Defence Against Dark Artefacts (DADA) commenced with a meeting on Sept 6th at the Department of Computer Science & Technology, University of Cambridge.
Over the next two years the project will investigate how to identify devices running in the home environment which have been compromised by malware, and how the social context of the home should inform appropriate interactions between infrastructure and inhabitants.
The project team which comprises of three computer scientists, two sociologists and legal studies scholar, recently met with industry partners to learn about their experiences of wrestling with exactly these questions – how to protect domestic users from bad actors in an increasingly complex technical environment, and doing so in a way which doesn’t generate its own problems by, for example, inadvertently sharing sensitive personal information between people within the home, or by disabling critical devices at a moment when they are most required?
Digital infrastructures in the home have up to this point, proceeded by hiding themselves away from the user as much as possible. As these networks become ever more integrated into to domestic practices, and targeted by external threats, DADA is considering how we might begin to surface some aspects of the technology to users, in order to intervene in a manner which is locally appropriate, and accountable to those users.
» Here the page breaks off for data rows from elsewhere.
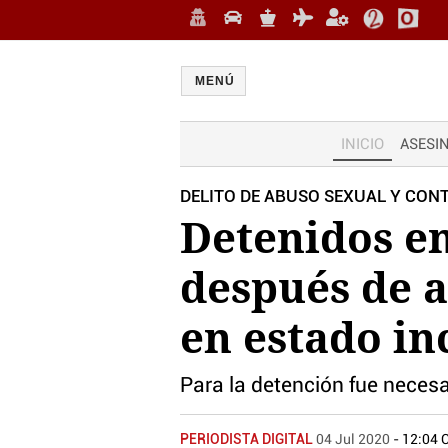
MENÚ
INICIO
ASESI
DELITO DE ABUSO SEXUAL Y CONT
Detenidos e
después de 
en estado in
Para la detención fue necesa
PERIODISTA DIGITAL
04 Jul 2020
- 12:04 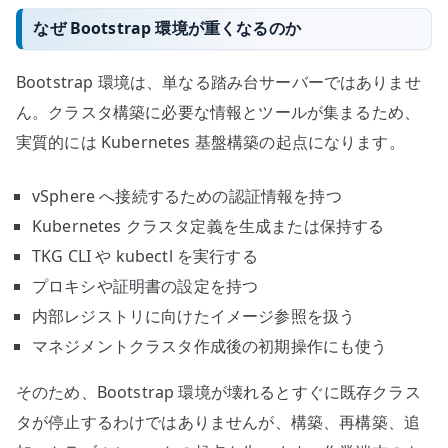
なぜ Bootstrap 環境が重くなるのか
Bootstrap 環境は、単なる踏み台サーバーではありませ
ん。クラスタ構築に必要な情報とツールが集まるため、
実質的には Kubernetes 基盤構築の起点になります。
vSphere へ接続するための認証情報を持つ
Kubernetes クラスタ定義を生成または保持する
TKG CLI や kubectl を実行する
プロキシや証明書の設定を持つ
内部レジストリに向けたイメージ参照を扱う
マネジメントクラスタ作成後の初期操作にも使う
そのため、Bootstrap 環境が壊れるとすぐに既存クラス
タが停止するわけではありませんが、構築、再構築、追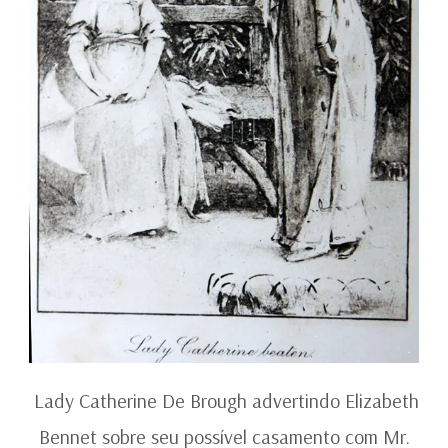
Lady Catherine De Brough advertindo Elizabeth
Bennet sobre seu possível casamento com Mr.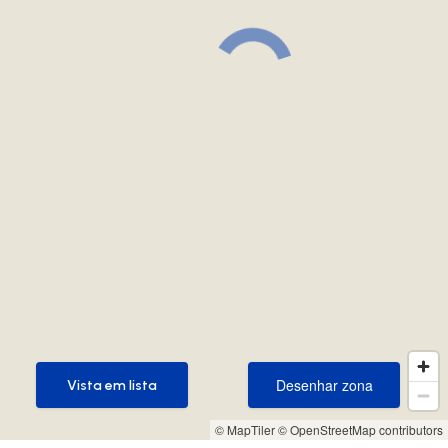
Desenhar zona
Vista em lista
Desenhar zona
Vista em lista
© MapTiler
© OpenStreetMap contributors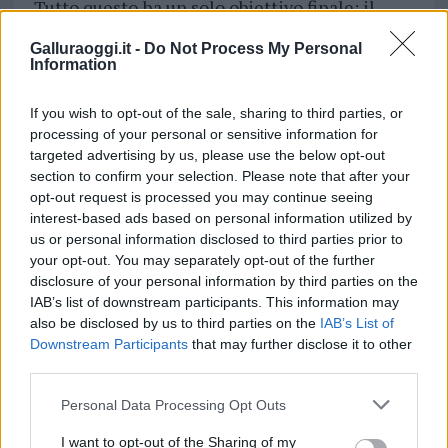
Tutto questo ha un solo obiettivo finale: il
bambino, che poniamo al centro della cura
Galluraoggi.it -
Do Not Process My Personal
amorevole e della terapia del sorriso
Information
seguendo le linee guida della Carta dei
diritti”.
If you wish to opt-out of the sale, sharing to third parties, or
processing of your personal or sensitive information for
targeted advertising by us, please use the below opt-out
Vuoi rimuovere le pubblicità nazionali?
section to confirm your selection. Please note that after your
opt-out request is processed you may continue seeing
Puoi abbonarti a
soli € 1,10 al mese
interest-based ads based on personal information utilized by
us or personal information disclosed to third parties prior to
cliccando
qui
your opt-out. You may separately opt-out of the further
disclosure of your personal information by third parties on the
Sei già abbonato?
IAB’s list of downstream participants. This information may
also be disclosed by us to third parties on the
IAB’s List of
Downstream Participants
that may further disclose it to other
Puoi effettuare l'accesso andando nella
third parties.
sezione
Login
dal menù del sito o
cliccando
qui
Please note that this website/app uses one or more Google
Personal Data Processing Opt Outs
services and may gather and store information including but
not limited to your visit or usage behaviour. You may click to
I want to opt-out of the Sharing of my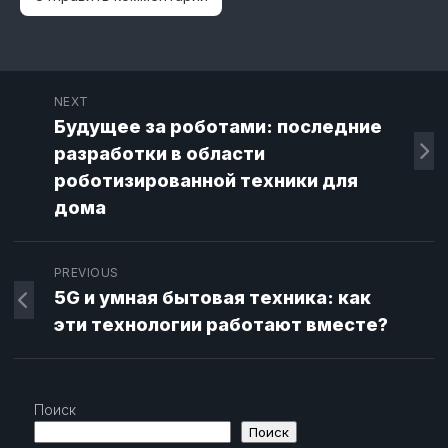
NEXT
Будущее за роботами: последние
разработки в области
роботизированной техники для
дома
PREVIOUS
5G и умная бытовая техника: как
эти технологии работают вместе?
Поиск
Поиск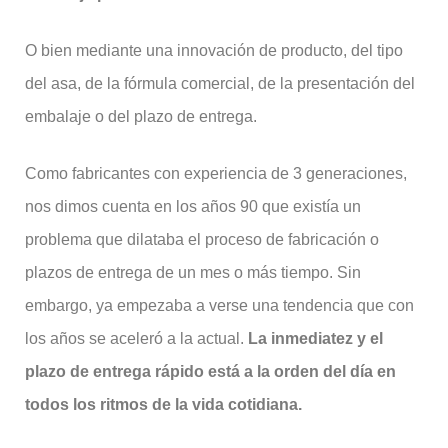
O bien mediante una innovación de producto, del tipo
del asa, de la fórmula comercial, de la presentación del
embalaje o del plazo de entrega.
Como fabricantes con experiencia de 3 generaciones,
nos dimos cuenta en los años 90 que existía un
problema que dilataba el proceso de fabricación o
plazos de entrega de un mes o más tiempo. Sin
embargo, ya empezaba a verse una tendencia que con
los años se aceleró a la actual.
La inmediatez y el
plazo de entrega rápido está a la orden del día en
todos los ritmos de la vida cotidiana.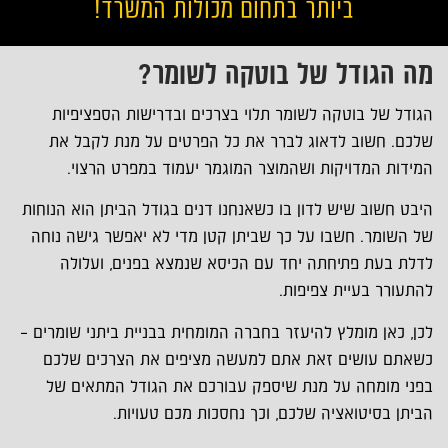
ביותר בתחום מכולות המשרד!
מה הגודל של בוטקה לשומר?
הגודל של בוטקה לשומר תלוי בצרכים ובדרישות הספציפיות
שלכם. חשוב לדאוג לברר את כל הפרטים על מנת לקבל את
המידות המדויקות ושהמוצר המוגמר יעמוד במפרט הרצוי.
היבט חשוב שיש לדון בו כשאנחנו דנים בגודל הביתן הוא הנוחות
של השומר. חשבו על כך שביתן קטן מדי לא יאפשר גישה נוחה
לדלת בעת פתיחתה יחד עם הכיסא שנמצא בפנים, ועלולה
להתעורר בעיית צפיפות.
לכן, כאן מומלץ להיעזר בחברה המומחית בבניית ביתני שומרים –
כשאתם עושים זאת אתם למעשה מציפים את הצרכים שלכם
בפני מומחה על מנת שיספק עבורכם את הגודל המתאים של
הביתן בסיטואציה שלכם, וכך נחסכות מכם טעויות.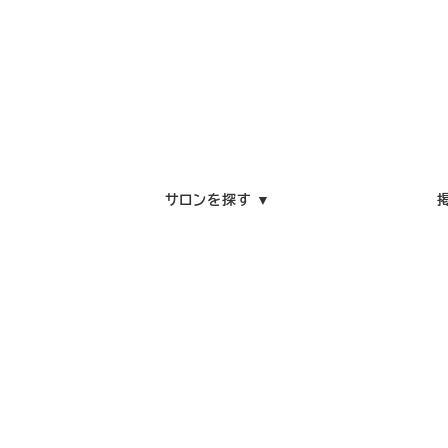
サロンを探す ▼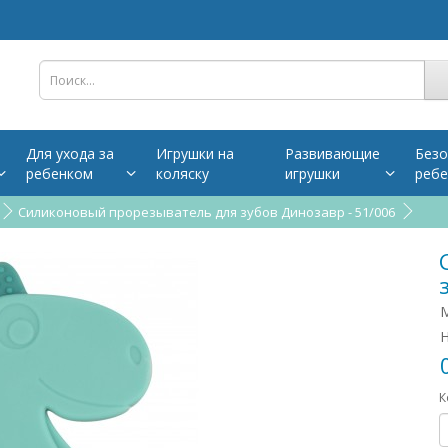
Для ухода за
Игрушки на
Развивающие
Безо
ребенком
коляску
игрушки
ребе
Силиконовый прорезыватель для зубов Динозавр - 51/006
М
Н
К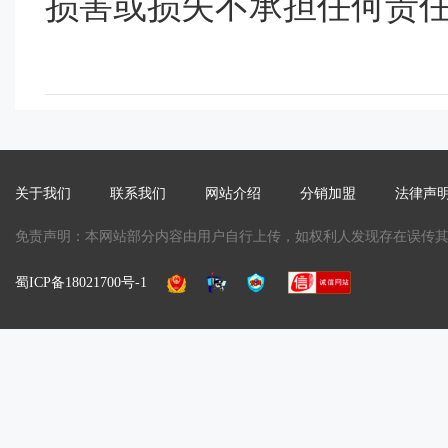
损害或损失不承担任何责
关于我们
联系我们
网站介绍
分销加盟
法律声
免责声明：本网站部分内容由用户自行上传，如权利人发现存在误传其作品
蜀ICP备18021700号-1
Our next step is to complete the hiring of researchers – two computer scientists, an ethnographer, a sociologist and a User Interace designer. Following this, preparatory work will begin on technical and social science work. The final phase will involve hiring an animator to work with the team to create a series of design fictions exploring this space. These will then be used in focus groups for understanding user responses to the proposed technologies, and then in further public engagement activities.